* EXERCISE AIM *
This exercise calls for the data below to be retyped exactly, minus any images.

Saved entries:
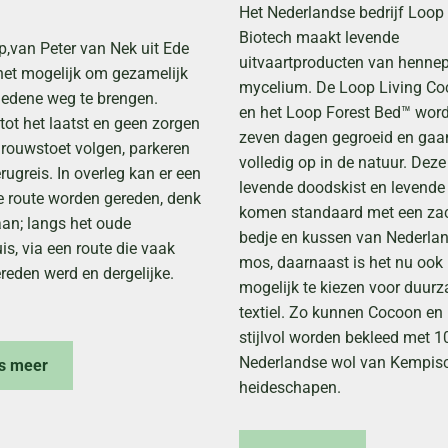
Het Nederlandse bedrijf Loop
Biotech maakt levende
,van Peter van Nek uit Ede
uitvaartproducten van henne
et mogelijk om gezamelijk
mycelium. De Loop Living C
ledene weg te brengen.
en het Loop Forest Bed™ word
ot het laatst en geen zorgen
zeven dagen gegroeid en gaa
 rouwstoet volgen, parkeren
volledig op in de natuur. Deze
rugreis. In overleg kan er een
levende doodskist en levende
e route worden gereden, denk
komen standaard met een za
 aan; langs het oude
bedje en kussen van Nederla
s, via een route die vaak
mos, daarnaast is het nu ook
reden werd en dergelijke.
mogelijk te kiezen voor duur
textiel. Zo kunnen Cocoon en
stijlvol worden bekleed met 
Nederlandse wol van Kempis
s meer
heideschapen.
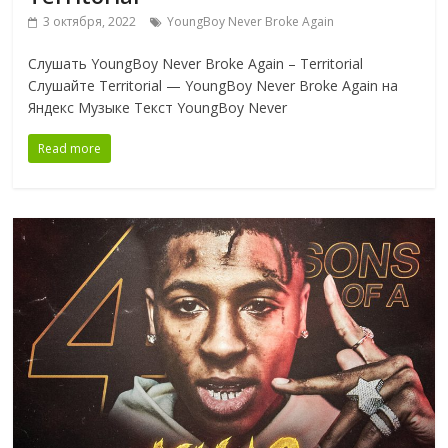
3 октября, 2022
YoungBoy Never Broke Again
Слушать YoungBoy Never Broke Again – Territorial
Слушайте Territorial — YoungBoy Never Broke Again на
Яндекс Музыке Текст YoungBoy Never
Read more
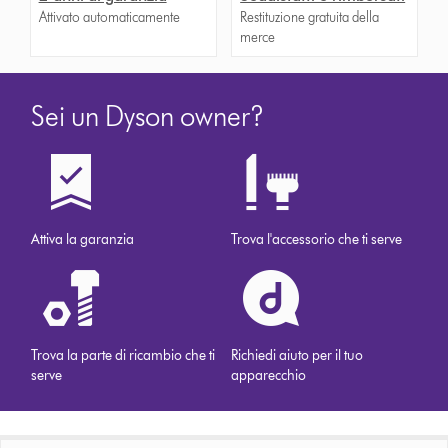
Attivato automaticamente
Restituzione gratuita della
merce
Sei un Dyson owner?
Attiva la garanzia
Trova l'accessorio che ti serve
Trova la parte di ricambio che ti
Richiedi aiuto per il tuo
serve
apparecchio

* WRITTEN SOLUTION *
Het Nederlandse bedrijf Loop
Biotech maakt levende
,van Peter van Nek uit Ede
uitvaartproducten van henne
et mogelijk om gezamelijk
mycelium. De Loop Living C
ledene weg te brengen.
en het Loop Forest Bed™ word
ot het laatst en geen zorgen
zeven dagen gegroeid en gaa
 rouwstoet volgen, parkeren
volledig op in de natuur. Deze
rugreis. In overleg kan er een
levende doodskist en levende
e route worden gereden, denk
komen standaard met een za
 aan; langs het oude
bedje en kussen van Nederla
s, via een route die vaak
mos, daarnaast is het nu ook
reden werd en dergelijke.
mogelijk te kiezen voor duur
textiel. Zo kunnen Cocoon en
stijlvol worden bekleed met 
Nederlandse wol van Kempis
s meer
heideschapen.
3 октября, 2022
YoungBoy Never Broke Again
Слушать YoungBoy Never Broke Again – Territorial
Слушайте Territorial — YoungBoy Never Broke Again на
Яндекс Музыке Текст YoungBoy Never
Read more
Attivato automaticamente
Restituzione gratuita della
merce
Sei un Dyson owner?
Attiva la garanzia
Trova l'accessorio che ti serve
Trova la parte di ricambio che ti
Richiedi aiuto per il tuo
serve
apparecchio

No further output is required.